What this task involves – Somewhere below is a line with "Identify the location of Impressum." and, later, a line with "The image size is (1280, 1832)."; repeat those two lines and all the lines between them, exactly as they are.

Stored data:
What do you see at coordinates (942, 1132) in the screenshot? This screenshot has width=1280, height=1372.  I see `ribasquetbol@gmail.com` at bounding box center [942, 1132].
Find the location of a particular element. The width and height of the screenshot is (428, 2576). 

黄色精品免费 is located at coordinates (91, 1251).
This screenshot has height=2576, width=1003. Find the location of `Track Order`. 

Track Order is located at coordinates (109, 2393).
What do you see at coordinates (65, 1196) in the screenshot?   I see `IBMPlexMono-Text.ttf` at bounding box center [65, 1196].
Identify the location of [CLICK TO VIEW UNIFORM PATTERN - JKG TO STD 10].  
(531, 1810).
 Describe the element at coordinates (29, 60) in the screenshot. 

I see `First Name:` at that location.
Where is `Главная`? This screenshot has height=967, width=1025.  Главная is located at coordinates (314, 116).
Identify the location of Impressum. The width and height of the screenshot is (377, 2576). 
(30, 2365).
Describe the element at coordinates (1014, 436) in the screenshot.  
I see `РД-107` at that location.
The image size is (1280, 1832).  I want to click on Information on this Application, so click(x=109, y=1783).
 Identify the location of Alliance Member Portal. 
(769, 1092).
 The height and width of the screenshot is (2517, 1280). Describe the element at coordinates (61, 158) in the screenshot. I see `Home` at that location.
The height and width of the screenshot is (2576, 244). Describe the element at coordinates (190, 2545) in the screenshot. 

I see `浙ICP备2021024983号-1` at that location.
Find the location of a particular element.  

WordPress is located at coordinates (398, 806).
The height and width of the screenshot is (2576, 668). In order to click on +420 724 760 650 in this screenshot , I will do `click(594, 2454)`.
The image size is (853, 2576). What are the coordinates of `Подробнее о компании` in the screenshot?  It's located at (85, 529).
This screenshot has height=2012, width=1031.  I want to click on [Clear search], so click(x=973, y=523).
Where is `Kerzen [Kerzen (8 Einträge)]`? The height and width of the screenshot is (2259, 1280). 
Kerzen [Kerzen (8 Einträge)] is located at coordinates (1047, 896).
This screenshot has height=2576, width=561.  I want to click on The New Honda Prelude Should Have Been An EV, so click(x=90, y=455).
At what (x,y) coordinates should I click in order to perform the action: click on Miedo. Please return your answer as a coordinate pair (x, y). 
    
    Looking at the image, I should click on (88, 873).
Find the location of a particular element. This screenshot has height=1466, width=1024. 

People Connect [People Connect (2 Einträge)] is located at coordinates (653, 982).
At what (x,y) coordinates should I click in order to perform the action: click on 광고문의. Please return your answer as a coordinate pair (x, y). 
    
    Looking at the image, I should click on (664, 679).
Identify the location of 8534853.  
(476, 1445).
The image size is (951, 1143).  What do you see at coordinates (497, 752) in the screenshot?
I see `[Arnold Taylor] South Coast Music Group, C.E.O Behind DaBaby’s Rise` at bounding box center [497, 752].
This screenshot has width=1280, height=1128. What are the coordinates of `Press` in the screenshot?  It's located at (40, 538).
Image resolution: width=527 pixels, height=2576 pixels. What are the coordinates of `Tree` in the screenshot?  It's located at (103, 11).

Exercise output –
Identify the location of Impressum. The width and height of the screenshot is (377, 2576). 
(30, 2365).
Describe the element at coordinates (1014, 436) in the screenshot.  
I see `РД-107` at that location.
The image size is (1280, 1832).  I want to click on Information on this Application, so click(x=109, y=1783).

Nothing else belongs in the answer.